Description of the task -> Output the full listing below exactly as it reads, and skip anything that is a picture.
----- Excerpted records
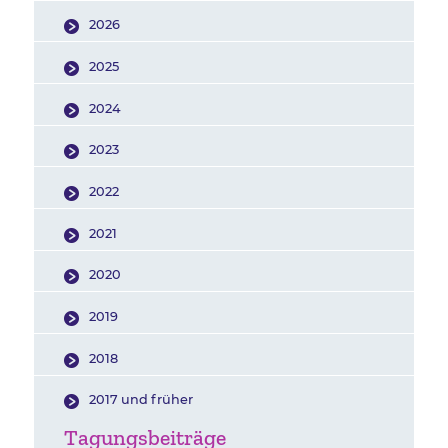
2026
2025
2024
2023
2022
2021
2020
2019
2018
2017 und früher
Tagungsbeiträge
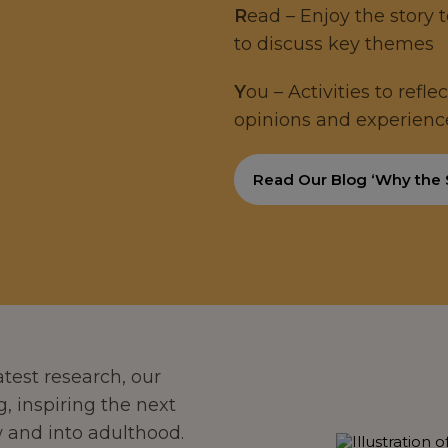
R
ead – Enjoy the story 
to discuss key themes
Y
ou – Activities to refl
opinions and experienc
Read Our Blog ‘Why the
test research, our
g, inspiring the next
 and into adulthood.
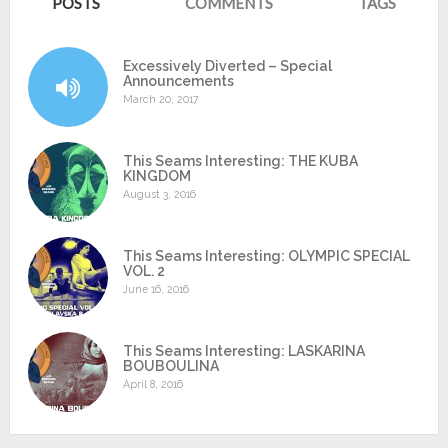
POSTS
COMMENTS
TAGS
Excessively Diverted – Special
Announcements
March 20, 2017
This Seams Interesting: THE KUBA
KINGDOM
August 3, 2016
This Seams Interesting: OLYMPIC SPECIAL
VOL. 2
June 16, 2016
This Seams Interesting: LASKARINA
BOUBOULINA
April 8, 2016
----------
Solution to this exercise ->
2026
2025
2024
2023
2022
2021
2020
2019
2018
2017 und früher
Tagungsbeiträge
R
ead – Enjoy the story 
to discuss key themes
Y
ou – Activities to refl
opinions and experienc
Read Our Blog ‘Why the
test research, our
g, inspiring the next
 and into adulthood.
POSTS
COMMENTS
TAGS
Excessively Diverted – Special
Announcements
March 20, 2017
This Seams Interesting: THE KUBA
KINGDOM
August 3, 2016
This Seams Interesting: OLYMPIC SPECIAL
VOL. 2
June 16, 2016
This Seams Interesting: LASKARINA
BOUBOULINA
April 8, 2016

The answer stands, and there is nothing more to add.